Une autre erreur classique est de contester en disant que d'autres voitures étaient garées là et n'ont pas eu de PV. C'est l'argument de la "rupture d'égalité". Oubliez-le tout de suite. Le fait que votre voisin n'ait pas été puni ne vous donne pas le droit de commettre une infraction. C'est un argument qui agace profondément les juges et qui garantit presque à coup sûr le rejet de votre demande. Concentrez-vous sur votre cas, vos preuves, votre véhicule, et rien d'autre.
Questions fréquentes sur le stationnement très gênant
Est-ce que je perds des points pour un stationnement sur trottoir ?

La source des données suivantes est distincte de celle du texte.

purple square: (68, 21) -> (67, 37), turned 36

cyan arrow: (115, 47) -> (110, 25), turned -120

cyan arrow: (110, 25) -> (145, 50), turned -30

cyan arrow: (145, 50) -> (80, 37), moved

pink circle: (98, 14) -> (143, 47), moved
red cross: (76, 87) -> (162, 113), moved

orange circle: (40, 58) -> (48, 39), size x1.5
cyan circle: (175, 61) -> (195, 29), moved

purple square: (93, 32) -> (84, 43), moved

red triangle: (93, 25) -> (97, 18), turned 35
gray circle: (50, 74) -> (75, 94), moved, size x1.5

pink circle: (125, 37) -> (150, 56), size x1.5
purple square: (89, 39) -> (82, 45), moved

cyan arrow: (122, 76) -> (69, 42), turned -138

Non, absolument aucun. C'est une idée reçue qui a la vie dure. Le stationnement, même "très gênant", n'entraîne pas de retrait de points sur le permis de conduire. Seul le stationnement "dangereux" (à proximité d'une intersection ou d'un virage masqué par exemple) peut entraîner un retrait de 3 points. Mais pour le trottoir classique, c'est uniquement le portefeuille qui prend. Si vous recevez un avis mentionnant un retrait de points pour un simple trottoir, là, vous avez une base de contestation royale car c'est une erreur de droit majeure.
Puis-je contester si je n'ai pas reçu le PV sur mon pare-brise ?

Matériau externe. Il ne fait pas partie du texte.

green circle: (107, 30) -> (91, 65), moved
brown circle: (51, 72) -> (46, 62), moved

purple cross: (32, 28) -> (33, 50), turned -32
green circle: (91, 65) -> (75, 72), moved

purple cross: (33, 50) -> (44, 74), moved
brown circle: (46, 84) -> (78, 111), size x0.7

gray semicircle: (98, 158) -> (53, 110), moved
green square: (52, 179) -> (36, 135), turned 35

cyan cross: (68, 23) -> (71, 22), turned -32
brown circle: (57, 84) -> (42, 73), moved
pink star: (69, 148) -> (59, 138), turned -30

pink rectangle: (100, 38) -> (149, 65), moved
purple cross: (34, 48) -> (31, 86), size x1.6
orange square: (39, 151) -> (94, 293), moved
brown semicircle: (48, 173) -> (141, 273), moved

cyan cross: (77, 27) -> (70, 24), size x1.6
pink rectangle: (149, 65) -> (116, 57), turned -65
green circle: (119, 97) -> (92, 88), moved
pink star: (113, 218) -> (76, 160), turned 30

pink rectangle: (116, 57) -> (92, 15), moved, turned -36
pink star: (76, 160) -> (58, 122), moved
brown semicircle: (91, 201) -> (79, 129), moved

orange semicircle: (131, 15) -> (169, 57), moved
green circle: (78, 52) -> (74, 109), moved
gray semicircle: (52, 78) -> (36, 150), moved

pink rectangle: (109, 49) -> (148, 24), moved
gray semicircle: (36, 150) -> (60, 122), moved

Le fameux "papillon" n'est plus obligatoire. Avec le Procès-Verbal Électronique (PVE), l'agent saisit l'infraction sur son terminal et vous recevez l'avis directement chez vous. L'absence de papier sous l'essuie-glace n'est donc en aucun cas un motif d'annulation. Cela surprend encore beaucoup de conducteurs qui pensent être passés entre les mailles du filet, mais la réalité du terrain a changé avec le numérique.
Le stationnement à cheval sur le trottoir est-il autorisé ?

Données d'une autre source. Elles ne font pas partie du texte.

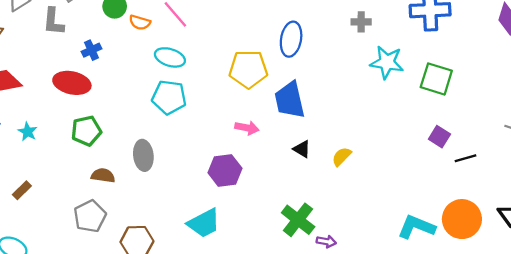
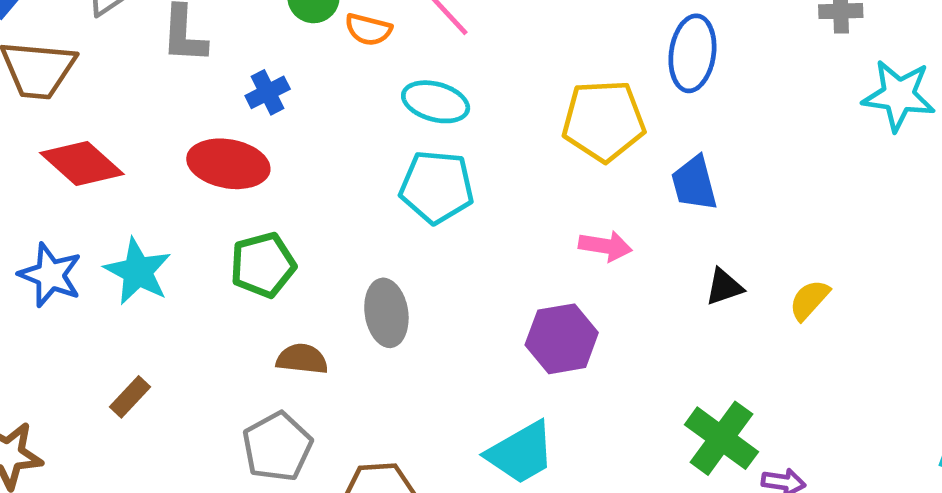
blue trapezoid: (290, 100) -> (694, 183), size x0.7
cyan star: (28, 132) -> (138, 271), size x1.6
black triangle: (302, 149) -> (724, 287), turned -48

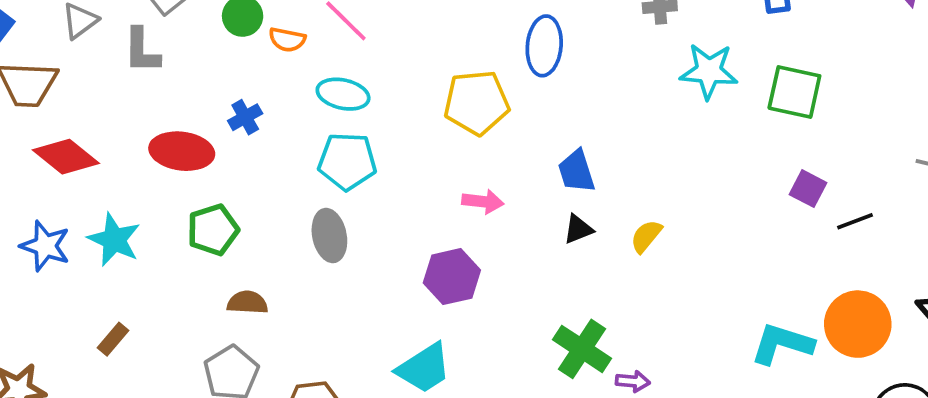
blue cross: (268, 92) -> (245, 117), moved
blue trapezoid: (694, 183) -> (576, 171), moved
gray ellipse: (386, 313) -> (329, 236), moved

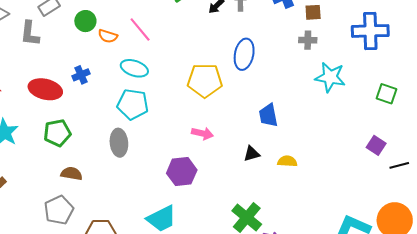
green square: (794, 92) -> (386, 94), moved, size x0.7
blue trapezoid: (576, 171) -> (268, 115), moved
yellow semicircle: (646, 236) -> (287, 161), turned 48

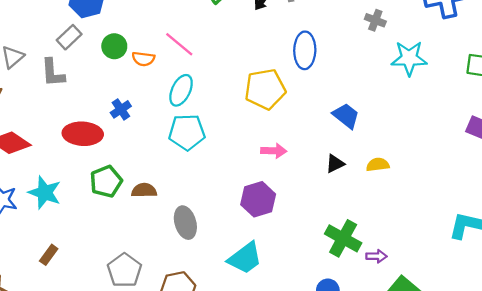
gray cross: (308, 40) -> (375, 20), turned 30
cyan ellipse: (134, 68) -> (181, 90), turned -72
blue trapezoid: (268, 115) -> (346, 116), turned 150
gray ellipse: (119, 143) -> (185, 223), moved
brown semicircle: (72, 174) -> (144, 190), moved

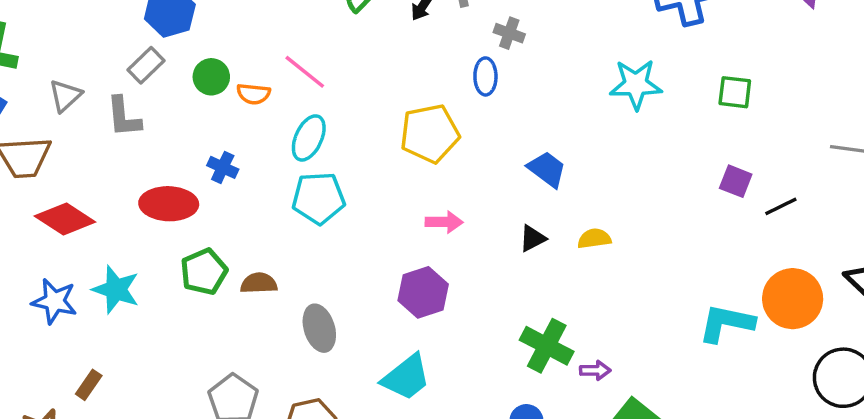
gray cross: (375, 20) -> (509, 33), moved
blue ellipse: (305, 50) -> (485, 76), size x0.7
blue cross: (121, 109) -> (223, 167), turned -30
brown rectangle: (49, 255) -> (89, 385), moved

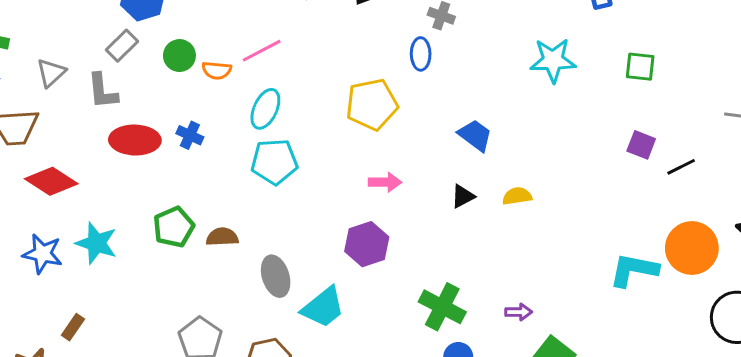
pink line: (305, 72) -> (262, 51), turned -66
red ellipse: (169, 204) -> (135, 140), moved
green cross: (547, 346) -> (442, 307), moved
cyan trapezoid: (406, 377) -> (323, 307), moved

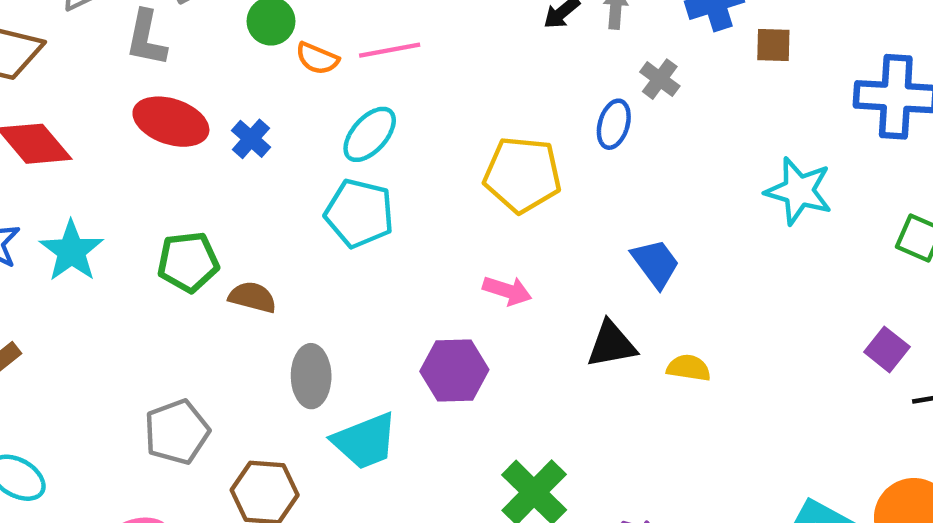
black triangle: (463, 196) -> (611, 344), size x1.4

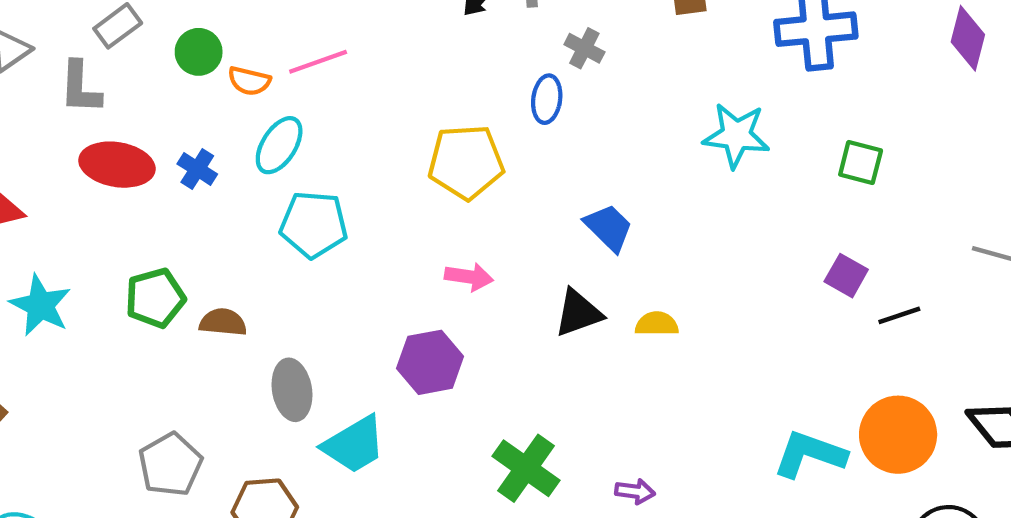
cyan ellipse: (370, 134) -> (279, 145), moved

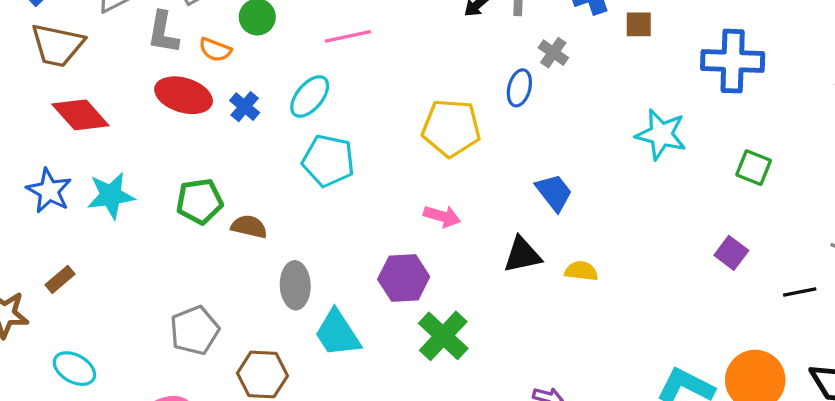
orange semicircle: (249, 81) -> (215, 50), moved
cyan star: (40, 305) -> (111, 195), turned 30
black line: (899, 315) -> (800, 292), moved
cyan trapezoid: (354, 445) -> (337, 333), turned 80
green cross: (526, 468) -> (443, 336), moved

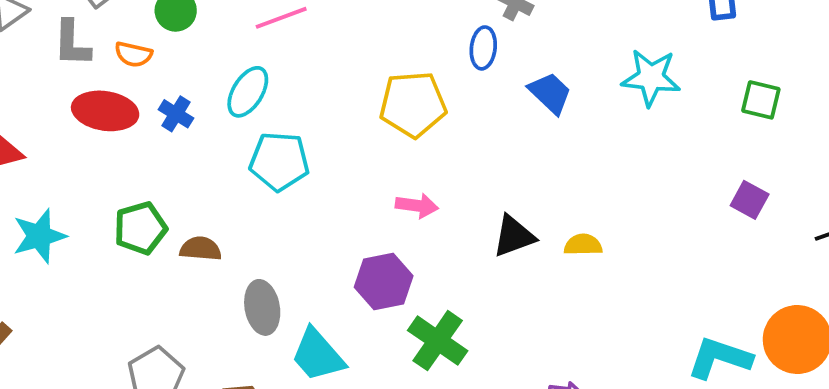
blue trapezoid: (554, 192) -> (550, 93), moved

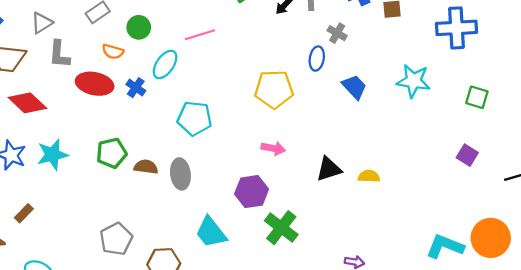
gray L-shape: (72, 43) -> (59, 54), moved
cyan ellipse: (248, 92) -> (165, 64), moved
gray ellipse: (262, 307) -> (180, 174), moved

Sauf signalisation contraire (marquage au sol spécifique autorisant le chevauchement), c'est strictement interdit. Même si vous ne mettez que deux roues sur le trottoir pour laisser passer les voitures dans une rue étroite, vous êtes verbalisable. C'est cruel, car on pense souvent bien faire pour la fluidité du trafic, mais pour la loi, vous empiétez sur un sanctuaire piéton. Résultat : 135 euros, comme si vous étiez garé en plein milieu.
Que faire si c'est une voiture de location ou de fonction ?
Dans ce cas, le loueur ou votre employeur va vous dénoncer (ils y sont obligés pour ne pas payer d'amendes forfaitaires majorées). Vous recevrez alors un nouvel avis de contravention à votre nom. C'est à partir de la réception de ce document que votre délai de 45 jours pour contester commence. Ne payez pas l'amende reçue par l'entreprise, attendez celle à votre nom, sinon vous ne pourrez plus contester la réalité de l'infraction.
Le verdict : faut-il vraiment tenter le coup ?
Alors, on tente ou on paye ? Mon avis est tranché : si vous avez une preuve matérielle d'une erreur (adresse, plaque, photo montrant que ce n'est pas un trottoir), foncez. Le droit est une science de la preuve, et si vous l'apportez, vous gagnerez. Par contre, si vous contestez juste "pour voir" ou parce que vous trouvez ça injuste sans avoir d'éléments concrets à apporter, vous risquez de perdre votre temps et peut-être de voir l'amende gonfler avec les frais de dossier.
Le stationnement très gênant sur trottoir est devenu la vache à lait des municipalités, c'est un fait. Mais c'est aussi une règle de vie en communauté qui, malgré sa sévérité, protège les plus fragiles. Si vous décidez de vous battre, faites-le avec les bonnes armes : de la rigueur, des photos, et une connaissance parfaite de l'article R417-11. Au pire, vous aurez appris comment fonctionne la machine administrative française. Au mieux, vous garderez vos 135 euros pour quelque chose de bien plus plaisant qu'une amende. Bref, soyez malin, soyez précis, et surtout, la prochaine fois, cherchez une vraie place, même si c'est à 500 mètres.